Question 16.1: Cam-Driven Fourbar Slider With Motion Functions Applied to t...

1 The equations for the position of the crank-slider linkage were developed in Section 4.6, its velocity in Section 6.7, and acceleration in Section 7.3 and are repeated here for your convenience.

\begin{gathered}\theta_{3_{1}}=\arcsin \left(\frac{a \sin \theta_{2}-c}{b}\right)      (4.16a) \\d=a \cos \theta_{2}-b \cos \theta_{3}        (4.16b)\\\omega_{3}=\frac{a}{b} \frac{\cos \theta_{2}}{\cos \theta_{3}} \omega_{2}          (6.22a)\\\dot{d}=-a \omega_{2} \sin \theta_{2}+b \omega_{3} \sin \theta_{3}              (6.22b)\\\alpha_{3}=\frac{a \alpha_{2} \cos \theta_{2}-a \omega_{2}^{2} \sin \theta_{2}+b \omega_{3}^{2} \sin \theta_{3}}{b \cos \theta_{3}}                (7.16d)\\\ddot{d}=-a \alpha_{2} \sin \theta_{2}-a \omega_{2}^{2} \cos \theta_{2}+b \alpha_{3} \sin \theta_{3}+b \omega_{3}^{2} \cos \theta_{3}                  (7.16e)\end{gathered}

The terminology used in the equations is shown in Figure 16-3.

2 The cam program has two segments: 220° of constant velocity at 49.066 05°/s for 30° of follower arm (crank) motion, and a fifth-degree polynomial return motion over 140°. Total angular displacement of the crank is 33.2° in segment 2.

3 The boundary conditions for the polynomial in segment 1 are shown in Table 16-3.
The boundary conditions for the polynomial in segment 2 are shown in Table 16-4.
The normalized displacement equations for the cam functions as derived with program Dynacam with x = θ/β are as follows:†

Segment 1:

\begin{aligned}&S=30.00 x \operatorname{deg} \\&V=\frac{\omega}{\beta}(30)=\frac{2 \pi}{3.8397}(30)=49.066 deg / sec \\&A=\frac{\omega^{2}}{\beta^{2}}(0) deg / sec ^{2}\end{aligned}                            (16.1)

Segment 2:

\begin{aligned}&S=-294.546 x^{5}+736.364 x^{4}-490.909 x^{3}+19.091 x+30.00 deg \\&V=\frac{\omega}{\beta}\left(-1472.73 x^{4}+2495.46 x^{3}-1472.73 x^{2}+19.091\right) deg / sec \\&A=\frac{\omega^{2}}{\beta^{2}}\left(-5890.91 x^{3}+7486.38 x^{2}-2945.46 x\right) deg / sec ^{2}\end{aligned}                              (16.2)

4 These S, V, A equations are the driving functions for the input crank of the linkage where w = 2p rad/sec for a 1-Hz cycle, and b is the angular duration of the motion in radians—3.8397 rad for segment 1 and 2.4435 rad for segment 2.

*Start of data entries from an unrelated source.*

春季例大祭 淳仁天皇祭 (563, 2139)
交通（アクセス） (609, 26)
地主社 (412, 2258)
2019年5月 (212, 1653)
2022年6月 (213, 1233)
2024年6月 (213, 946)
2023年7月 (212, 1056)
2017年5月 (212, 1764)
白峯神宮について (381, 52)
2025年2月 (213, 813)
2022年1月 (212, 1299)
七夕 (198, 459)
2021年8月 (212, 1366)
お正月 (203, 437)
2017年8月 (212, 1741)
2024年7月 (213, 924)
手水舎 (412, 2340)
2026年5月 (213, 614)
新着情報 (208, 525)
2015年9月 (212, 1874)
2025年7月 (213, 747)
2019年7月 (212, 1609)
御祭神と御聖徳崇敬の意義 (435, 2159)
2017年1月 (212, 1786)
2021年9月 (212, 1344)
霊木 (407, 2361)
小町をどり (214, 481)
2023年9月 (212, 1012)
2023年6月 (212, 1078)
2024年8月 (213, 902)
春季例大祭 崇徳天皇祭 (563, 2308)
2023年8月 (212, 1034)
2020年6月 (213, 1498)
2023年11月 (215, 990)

5 The equations for the kinematic behavior of the linkage from step 1 must be solved at a set of discrete points (e.g., every degree of the cam cycle) to determine the behavior of the slider d. Equation 16.1 applies to the first 220° (constant velocity) and equation 16.2 to the last 140°.

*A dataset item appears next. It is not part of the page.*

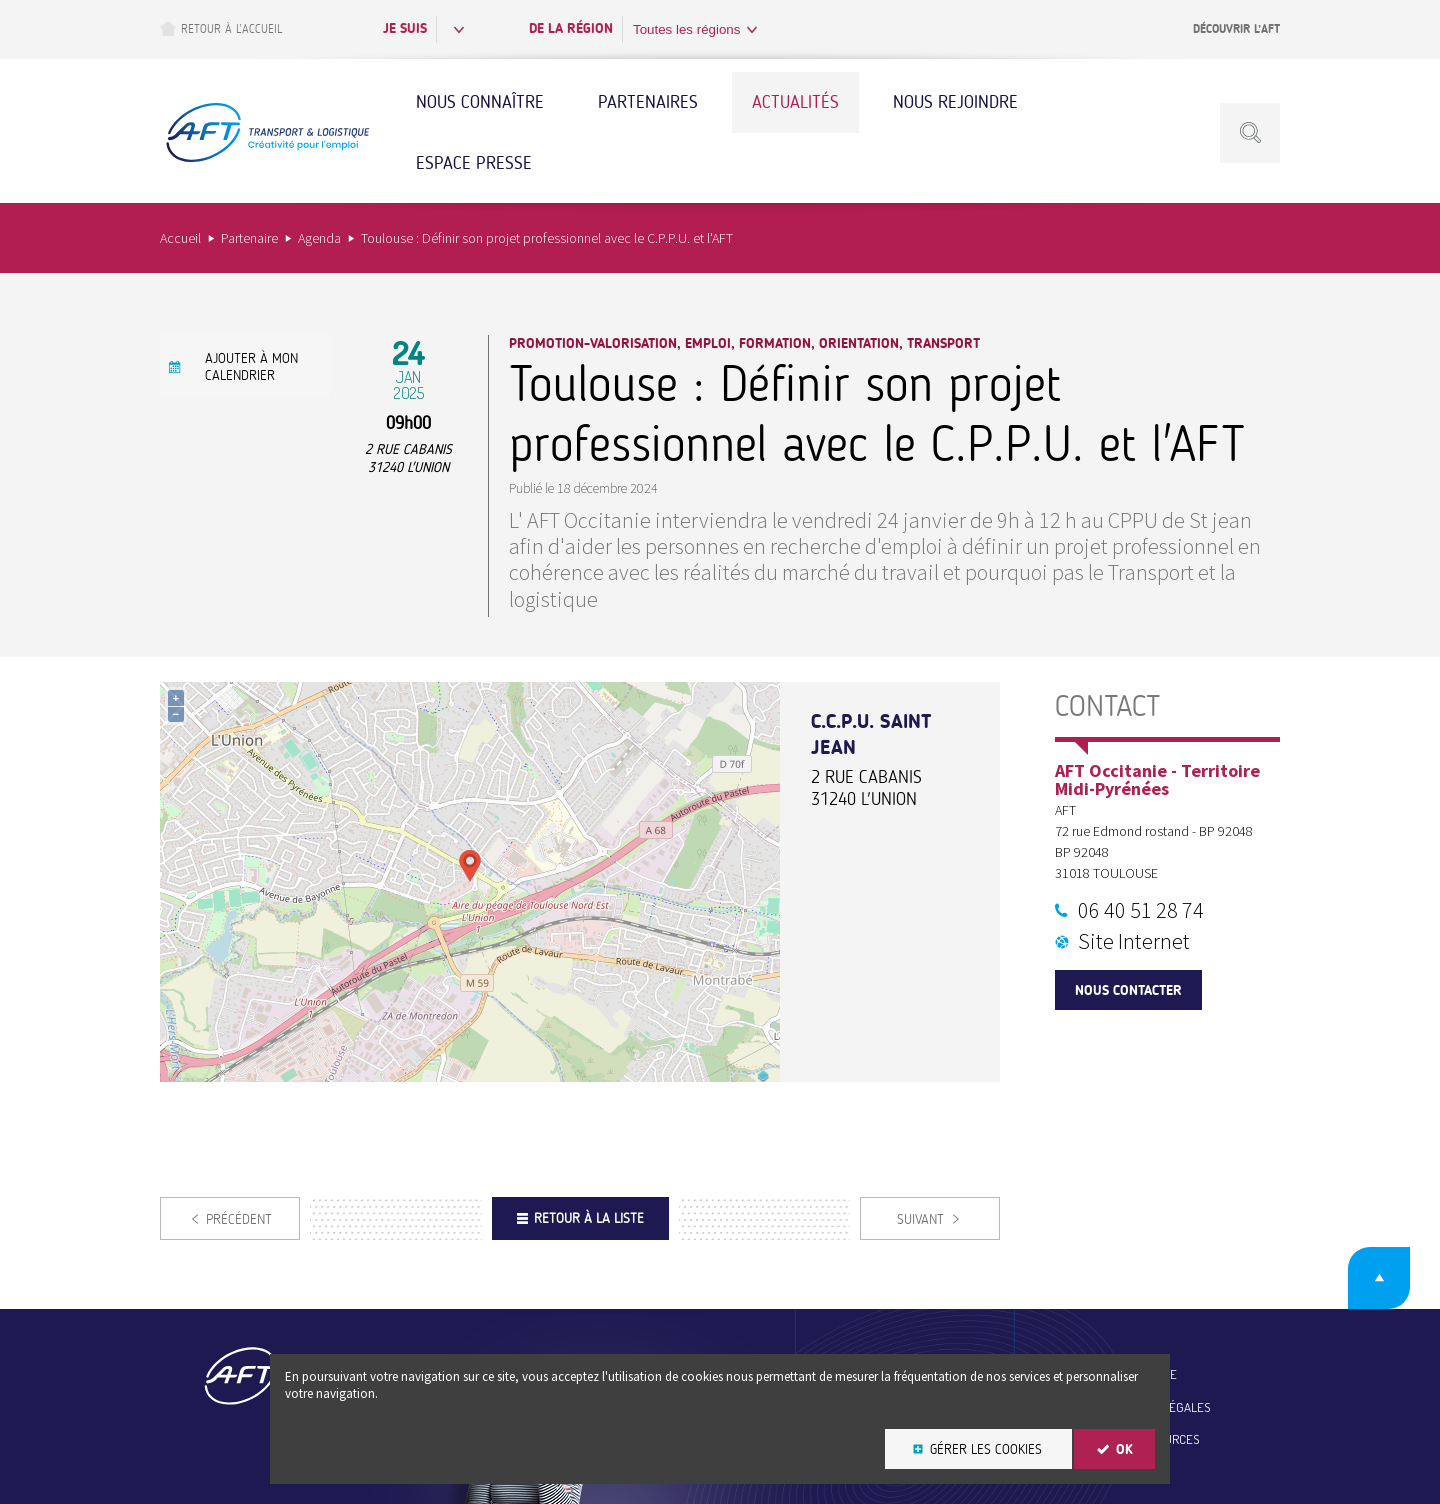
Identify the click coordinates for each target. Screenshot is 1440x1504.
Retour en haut (1379, 1278)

6 This is obviously a job for a computer and one was used to solve these equations. A good approach is to use an equation solver such as Matlab, Mathcad, or TKSolver. Plots of the polynomial motions from program Dynacam are shown in Figure 16-4.

7 Figure 16-5a shows the displacement of the follower arm and the slider superposed and normalized to percent for comparison. The nonlinear behavior of the linkage distorts the entire function. Figure 16-5b shows the normalized velocities of follower arm and slider superposed. Note that the follower arm has constant angular velocity during the first segment but the slider does not have constant linear velocity.

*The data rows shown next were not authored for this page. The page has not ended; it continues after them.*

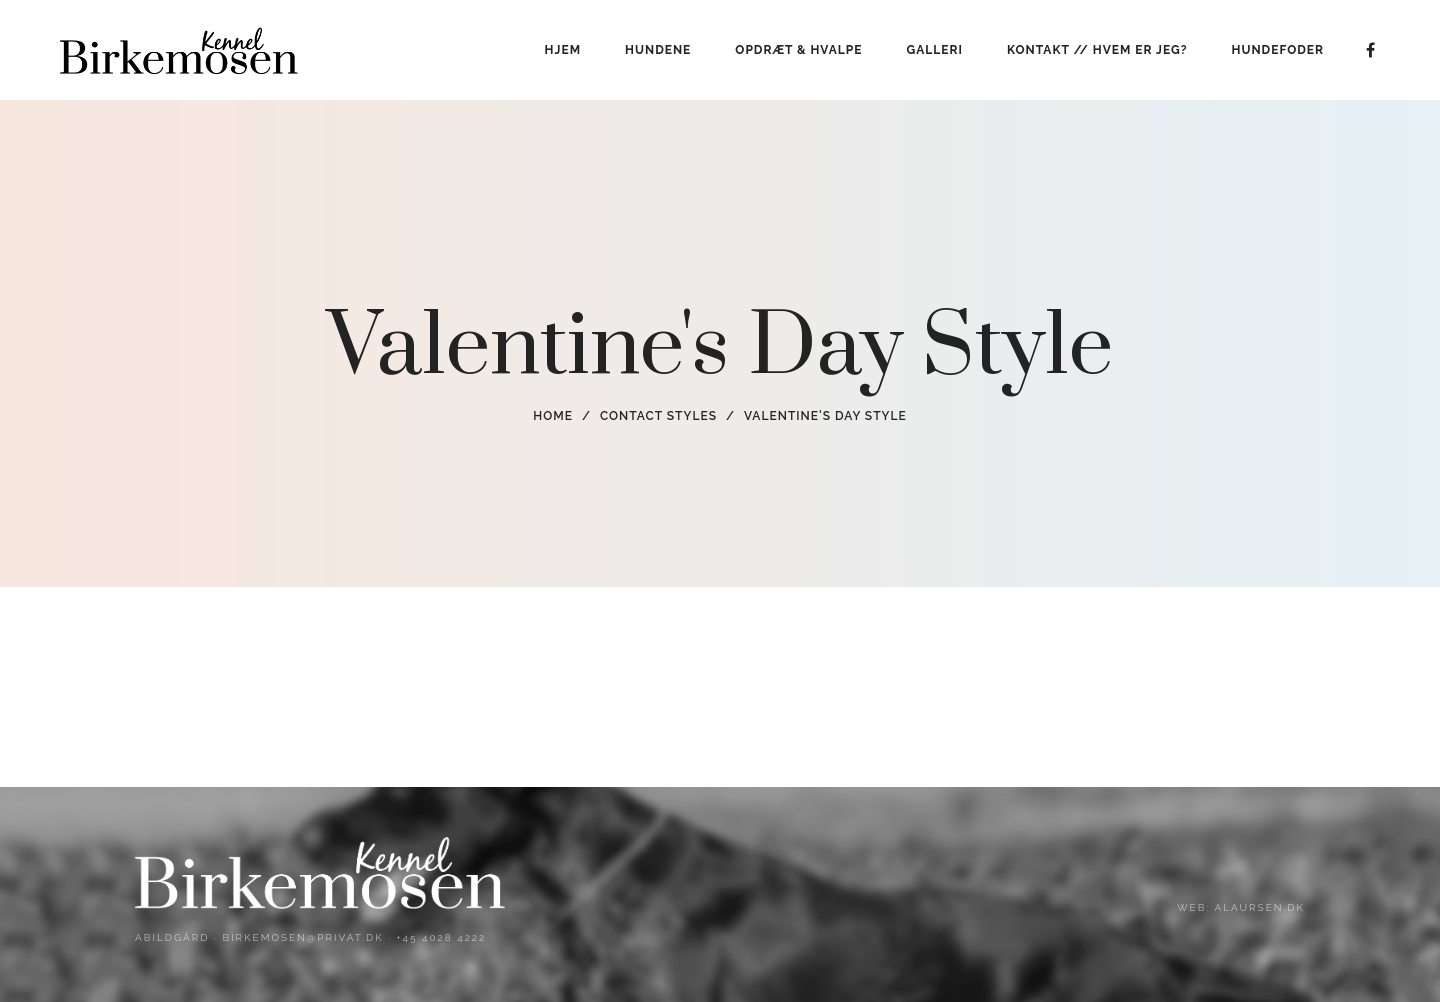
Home (553, 416)
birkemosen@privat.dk (302, 937)
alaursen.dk (1259, 907)
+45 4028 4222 (442, 937)
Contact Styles (658, 416)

8 Figure 16-6 shows the percent error between the crank arm and slider in both displacement and velocity. The differences in this example are not extreme, mainly because the crank only rotates through 30° during the constant velocity motion. The larger the angle of crank rotation, the larger the distortion in the output functions.

9 If the magnitude of the deviation from constant velocity is small enough to still allow proper function, then this solution will be adequate as is. If the error is not tolerable, then the solution is to apply the desired motion function to the slider and calculate the linkage’s deviation in reverse to redefine the cam function to correct it. The next example will do this.